The Sherman Antitrust Act prohibits two primary activities: (1) combinations/conspiracies/contracts in restraint of trade and (2) monopolization, attempted monopolization, or conspiracy to combine/monopolize. The act was passed in the 1890s as a response to enormous combinations of businesses into singular obstructive entities such as Standard Oil, Carnegie Steel Company, Vanderbilt rail lines, and the American Sugar Refining Company. While the economists of the time thought that the market would right itself and “a man of superior skill and intelligence” could rise to the top by providing superior services and products, there were certain practices that were the opposite of competitive and unfairly destroyed competition itself. Think, for example, of a railroad baron who owns every line in and out of your city. He can set the price at anything he wishes, and until it is so expensive as to justify a competitor laying a new rail line into your town, you have no choice but to eat the cost or avoid the service. In the time since the 1890s, antitrust laws have expanded somewhat to clarify several scenarios that are all considered illegal:
Scenario: Price Fixing
At a local association meeting, several business owners sit down at a table together and start discussing how much they each charge clients for their services. All the business owners agree that the market looks like it will improve soon, and there will be a number of buyers soon. They agree that all buyer agents will charge the same amount, “to avoid a race to the bottom where everyone is charging the lowest possible commission just to get clients.” [This is strictly an antitrust violation]
Scenario: Dividing Markets
A small town has several subdivisions being developed in it. There are three brokerages in the town. The owners of the three brokerages agree that each one will take two of the new subdivisions apiece and handle all sales and purchases in that subdivision. They agree that they will refer all business in one of the assigned subdivisions to the respective brokerage when able. [This is strictly an antitrust violation.]
Scenario: Bid Rigging
A dozen real estate investors conspired together to rig bids at online auctions for foreclosure properties. One investor would be determined as the “winner” of the bid ahead of time, and if the investors saw no competing bids by other parties, they would refuse to bid against the chosen investor. A new “winner” would then be chosen for the next property. [This is strictly an antitrust violation because it suppresses competition.
Scenario: Group Boycott
When pressed to provide a discount to real estate agents, a home inspection company refused. In response, all the real estate agents in the region agreed that they would never refer clients to that inspector nor would they advise the client to make use of that inspection service. [This is strictly an antitrust violation.]

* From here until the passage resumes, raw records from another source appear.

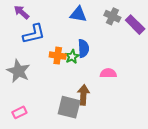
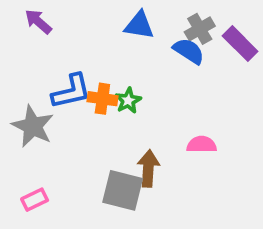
gray cross: (112, 16) -> (200, 29), turned 35
blue L-shape: (34, 34) -> (71, 91), moved
blue semicircle: (83, 48) -> (189, 51), moved, turned -54
pink semicircle: (108, 73) -> (202, 145), moved

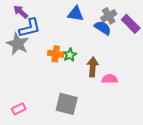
blue L-shape: (71, 91) -> (30, 28), moved
gray star: (33, 126) -> (18, 44), moved
brown arrow: (148, 168) -> (93, 67), moved

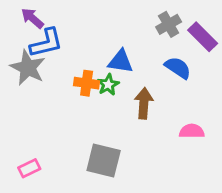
blue triangle: (76, 14) -> (121, 61), moved
blue semicircle: (103, 28) -> (178, 68), moved
pink semicircle: (110, 79) -> (192, 131), moved

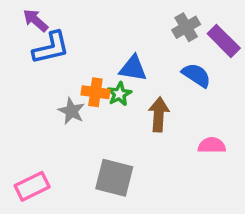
gray star: (28, 68) -> (71, 111), moved, size x0.7
pink rectangle: (29, 168) -> (32, 186), size x1.4

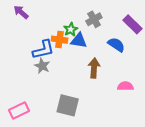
gray cross: (186, 27) -> (94, 19), moved
blue L-shape: (51, 48) -> (43, 50), moved
orange cross: (95, 92) -> (60, 40), moved
green star: (119, 94) -> (71, 29), moved

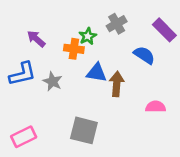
purple arrow: (21, 12) -> (36, 39), moved
blue triangle: (79, 41) -> (97, 73), moved
blue L-shape: (43, 50) -> (22, 74), moved

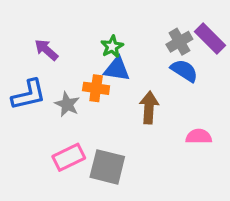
gray cross: (117, 24) -> (179, 42), moved
orange cross: (74, 49) -> (96, 88), moved
blue triangle: (97, 73) -> (117, 69), moved
pink rectangle: (24, 137) -> (69, 157), moved

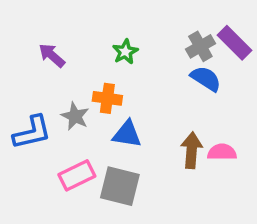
blue triangle: (117, 69) -> (127, 134), moved
blue L-shape: (29, 95) -> (32, 132), moved
brown arrow: (149, 108) -> (192, 150), moved

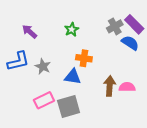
blue semicircle: (206, 79) -> (130, 43), moved
orange cross: (107, 98) -> (84, 58), moved
blue L-shape: (32, 132) -> (18, 61), moved
gray square: (120, 186) -> (69, 106), turned -30

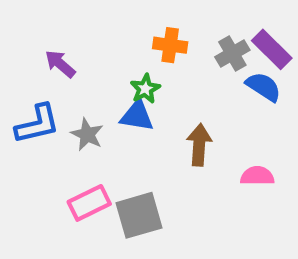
green star: (72, 29) -> (145, 89), moved
orange cross: (84, 58) -> (170, 45), moved
blue triangle: (73, 77) -> (137, 116), moved
brown arrow: (110, 86) -> (199, 145), moved

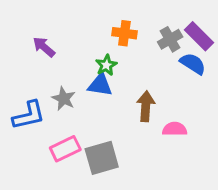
blue L-shape: (37, 124) -> (29, 115), moved
pink semicircle: (257, 176) -> (175, 129), moved

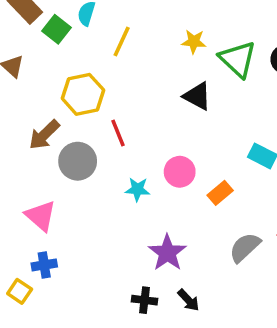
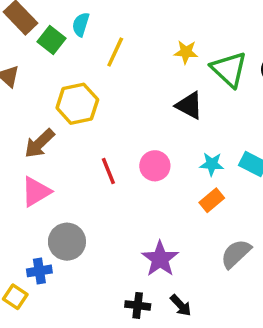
red line: (118, 133) -> (108, 171), moved
gray circle: (78, 161) -> (67, 242), moved
pink circle: (180, 172) -> (155, 166), moved
cyan star: (137, 189) -> (212, 164), moved
pink triangle: (41, 216) -> (36, 192), moved, turned 48

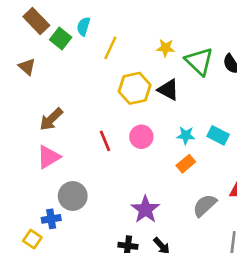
yellow hexagon: (77, 104) -> (135, 88), moved

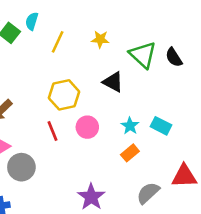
yellow star: (166, 48) -> (100, 39), moved
yellow hexagon: (135, 88) -> (64, 95), moved
cyan star: (186, 135) -> (130, 126), turned 30
gray circle: (73, 196) -> (21, 167), moved

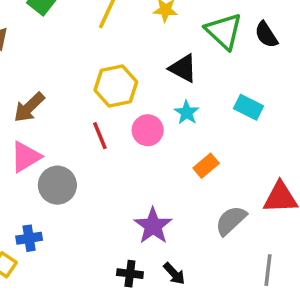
cyan star: (130, 126) -> (187, 113), moved
cyan rectangle: (161, 126) -> (249, 107), moved

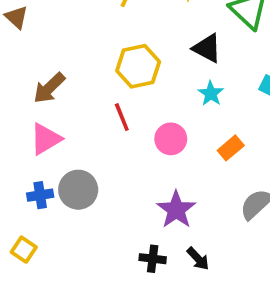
pink circle: (148, 130) -> (171, 139), moved
gray circle: (57, 185) -> (78, 190), moved
blue cross: (29, 238) -> (40, 195), moved

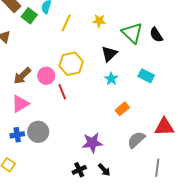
black triangle: (207, 48) -> (109, 54), turned 48
pink circle: (171, 139) -> (46, 76), moved
purple star: (176, 210) -> (92, 143), turned 30
black cross: (153, 259) -> (79, 170), turned -32

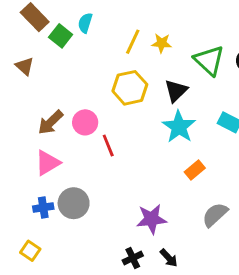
yellow line: (66, 23) -> (133, 42), moved
yellow hexagon: (71, 64) -> (130, 88), moved
cyan star: (111, 79) -> (179, 127), size x1.6

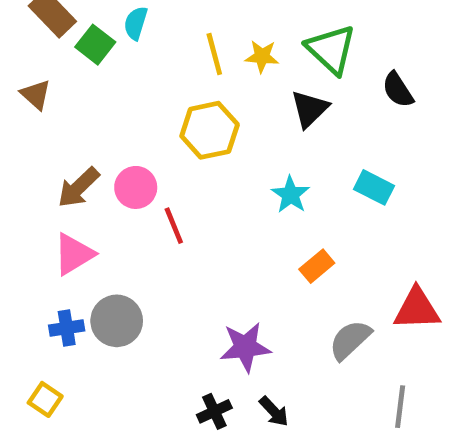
yellow line: (133, 42) -> (214, 54), turned -40
green triangle: (209, 60) -> (331, 49), moved
black triangle: (176, 91) -> (310, 109), moved
cyan star: (179, 127) -> (291, 195), size x0.7

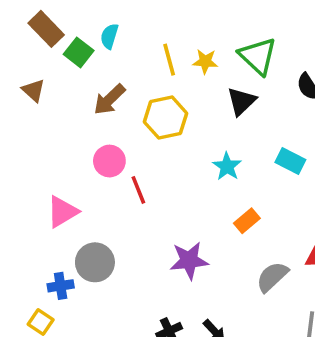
brown arrow: (79, 187) -> (109, 99), moved
blue cross: (67, 328) -> (61, 286), moved
purple star: (245, 347) -> (189, 261), moved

Scenario: Conspiracy to Monopolize
Several competitors note that a new company is entering the market and is very likely to accept commission at substantially lower rates than the rest of the brokerages in the area. The competitor brokerages all agree that they will not refer business to the new brokerage, they will pressure clients away from that brokerage, and discourage any sellers from selling to that brokerage’s buyers when able. The hope of the competitor brokerages is to push the newcomer out of the market by making it impossible to conduct profitable business. [This is strictly an antitrust violation.

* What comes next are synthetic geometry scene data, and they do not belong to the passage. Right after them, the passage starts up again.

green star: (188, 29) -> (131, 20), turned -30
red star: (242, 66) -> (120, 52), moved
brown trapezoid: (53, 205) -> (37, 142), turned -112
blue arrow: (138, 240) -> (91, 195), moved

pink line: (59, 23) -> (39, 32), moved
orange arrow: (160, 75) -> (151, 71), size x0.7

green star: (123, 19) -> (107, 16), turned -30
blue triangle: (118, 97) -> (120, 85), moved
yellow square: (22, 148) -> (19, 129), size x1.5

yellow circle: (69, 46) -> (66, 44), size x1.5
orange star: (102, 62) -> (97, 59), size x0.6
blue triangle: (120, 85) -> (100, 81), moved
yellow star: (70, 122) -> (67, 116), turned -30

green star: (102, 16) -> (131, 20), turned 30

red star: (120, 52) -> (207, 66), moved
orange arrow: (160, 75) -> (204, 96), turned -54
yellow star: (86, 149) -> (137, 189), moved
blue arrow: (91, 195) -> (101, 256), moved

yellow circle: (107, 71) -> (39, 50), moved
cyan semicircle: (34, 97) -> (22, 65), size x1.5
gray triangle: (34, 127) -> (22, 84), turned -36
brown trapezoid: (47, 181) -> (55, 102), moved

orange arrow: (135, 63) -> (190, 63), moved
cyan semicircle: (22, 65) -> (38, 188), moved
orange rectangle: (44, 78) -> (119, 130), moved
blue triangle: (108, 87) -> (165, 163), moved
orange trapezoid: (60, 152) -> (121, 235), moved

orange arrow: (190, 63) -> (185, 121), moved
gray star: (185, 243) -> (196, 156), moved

Because most brokers operate as independent contractors, they are technically competitors with every other broker. E.g., if multiple brokers in your office are splitting up geographic regions where they work or operate and producing territories, or if multiple brokers in your office agree together to set their prices at a set number, there may be an antitrust problem at play. Conversations at meetings of local associations, conversations between independent contractor brokers, all must be filtered through the antitrust lens. Avoid making disparaging remarks about competitors, avoid contracts to share future business, shut down conversations about commission rates, pricing structures, listing policies, and marketing practices as soon as possible.
Antitrust issues arise when businesses fail to act as competitors and begin to collude or conspire. Brokers and brokerages are encouraged to take a healthy amount of caution in any interaction with a competitor. Documenting your actions and closely following established policies will act as a defensive tool against antitrust claims. Text messages, oral conversations, and written records are all discoverable at trial either through demands for production or through interrogatory demands for information. Documentation is nevertheless one of your best shields if an antitrust lawsuit occurs, assuming you can prove that you took no steps that were anticompetitive or attempted to limit or restrict competition.
Under the Sherman Act, individuals may face up to $1 million for a violation of the antitrust laws, while a company may face up to $100 million in penalties. Even larger penalties are possible [such as violations of the Clayton Act for discriminatory prices or services between merchants, which can result in 3x the actual damages].